Third, defendants should use the later memorandum to argue that informal guidance should lose its aura of deference. For example, healthcare prosecutors have pointed to National and Local Coverage Determinations (NCDs and LCDs) by Medicare contractors as binding principles in healthcare prosecutions. Defendants can now persuasively argue that, to the extent those coverage determinations had any previous force, they are no longer binding and plainly do not carry the force of law. Similar arguments can be made to overcome prosecutors’ claims that defendants failed to comply with U.S. Food and Drug Administration guidance, fraud alert guidance from the Office of Inspector General for the U.S. Department of Health and Human Services, or provisions of the HUD Handbooks or Mortgagee Letters issued by the Department of Housing and Urban Development. These types of guidance documents have historically built many FCA cases. By attacking the very foundations of these cases for their reliance on non-binding guidance documents, defendants can undercut the thrust of many prosecutions.

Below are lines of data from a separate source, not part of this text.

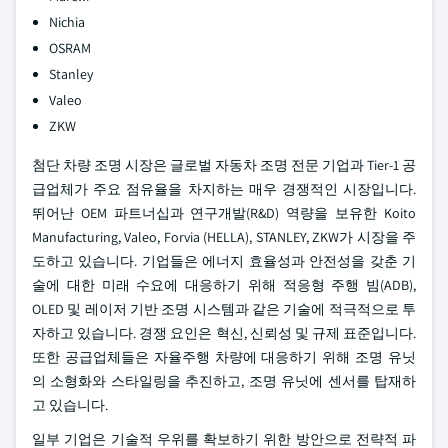
Nichia
OSRAM
Stanley
Valeo
ZKW
첨단 차량 조명 시장은 글로벌 자동차 조명 전문 기업과 Tier-1 공
급업체가 주요 점유율을 차지하는 매우 경쟁적인 시장입니다.
뛰어난 OEM 파트너십과 연구개발(R&D) 역량을 보유한 Koito
Manufacturing, Valeo, Forvia (HELLA), STANLEY, ZKW가 시장을 주
도하고 있습니다. 기업들은 에너지 효율성과 안전성을 갖춘 기
술에 대한 미래 수요에 대응하기 위해 적응형 주행 빔(ADB),
OLED 및 레이저 기반 조명 시스템과 같은 기술에 적극적으로 투
자하고 있습니다. 경쟁 요인은 혁신, 신뢰성 및 규제 표준입니다.
또한 공급업체들은 자율주행 차량에 대응하기 위해 조명 유닛
의 소형화와 스타일링을 추진하고, 조명 유닛에 센서를 탑재하
고 있습니다.
일부 기업은 기술적 우위를 확보하기 위한 방안으로 전략적 파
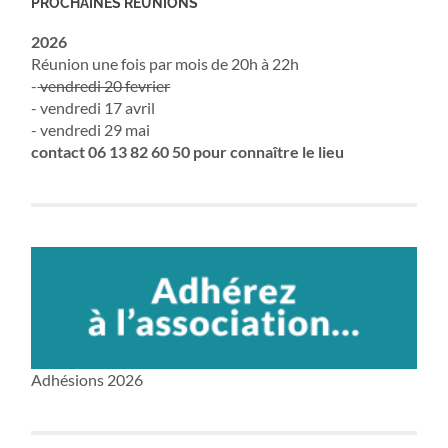
PROCHAINES RÉUNIONS
2026
Réunion une fois par mois de 20h à 22h
-
vendredi 20 fevrier
- vendredi 17 avril
- vendredi 29 mai
contact 06 13 82 60 50 pour connaître le lieu
Adhésions 2026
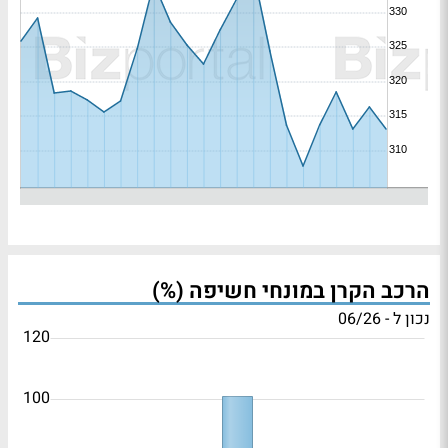
הרכב הקרן במונחי חשיפה (%)
נכון ל - 06/26
120
100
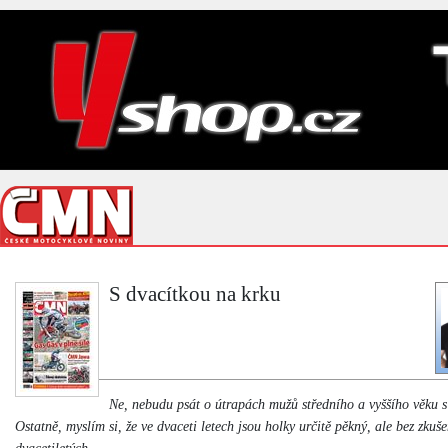
S dvacítkou na krku
Ne, nebudu psát o útrapách mužů středního a vyššího věku s
Ostatně, myslím si, že ve dvaceti letech jsou holky určitě pěkný, ale bez zkuše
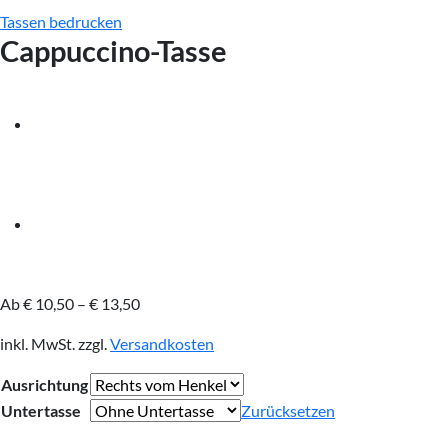
Tassen bedrucken
Cappuccino-Tasse
Ab
€
10,50
–
€
13,50
inkl. MwSt.
zzgl.
Versandkosten
Ausrichtung
Untertasse
Zurücksetzen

Again, time will tell the ultimate meaning of these new memoranda. While they may or may not signal a major change in DOJ’s overall approach to FCA enforcement, they do provide defendants with new tools to help limit or even avoid FCA claims.

 

DISCLAIMER: Because of the generality of this update, the information provided herein may not be applicable in all situations and should not be acted upon without specific legal advice based on particular situations.